Adversarial Malware Binaries

Updated 30 January 2026

Adversarial malware binaries are malicious executables that undergo minimal, functionality-preserving modifications to evade ML-based detectors.
They exploit both binary feature flips and raw-byte attacks using gradient-based, surrogate, and black-box methods to bypass sophisticated defenses.
Empirical studies reveal that constrained perturbations can achieve high evasion rates despite improvements in ensemble and certified defense techniques.

Adversarial malware binaries are malicious executables that have undergone carefully designed, functionality-preserving modifications in order to evade detection by ML-based malware detectors. Unlike adversarial examples in image domains, where small perturbations are measured by continuous norms such as L₂, adversarial malware binaries must comply with discrete and semantic constraints: the resulting binary must remain a valid, fully functional program while changing as little as possible in its representation to flip the detector's prediction. Research demonstrates that both raw-byte and feature-based ML detectors—including those equipped with advanced defenses—are highly susceptible to such attacks, particularly when the adversary leverages domain-specific knowledge of the executable format and detection model vulnerabilities (Jafari et al., 14 May 2025).

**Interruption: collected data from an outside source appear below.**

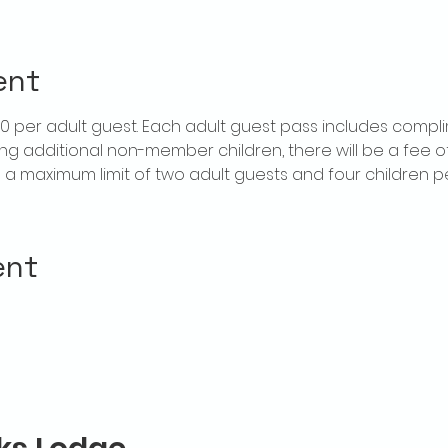
ent
$20 per adult guest. Each adult guest pass includes compl
ring additional non-member children, there will be a fee of 
is a maximum limit of two adult guests and four children 
ent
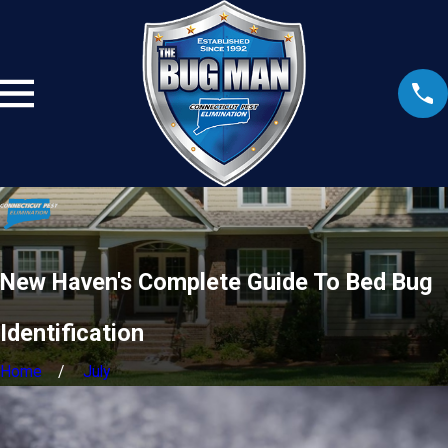
New Haven's Complete Guide To Bed Bug
Identification
Home
July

1. Formal Problem Definition and Attack Models

Adversarial malware binary generation is defined as a constrained optimization problem. For a given malicious executable $x$ (often expressed either as a raw byte vector $x \in \{0,\ldots,255\}^n$ or as a binary feature vector $x \in \{0,1\}^d$ ), the adversary seeks a perturbed version $x'$ such that:

$x'$ is functionally equivalent to $x$ (i.e., preserves malicious behavior and passes semantic and syntactic constraints of the file format),
the detector $f$ misclassifies $x'$ as benign: $f(x') < \tau$ for some threshold $\tau$ ,
the perturbation is minimal in some norm or measure (e.g., Hamming or Levenshtein distance, number of feature/byte edits).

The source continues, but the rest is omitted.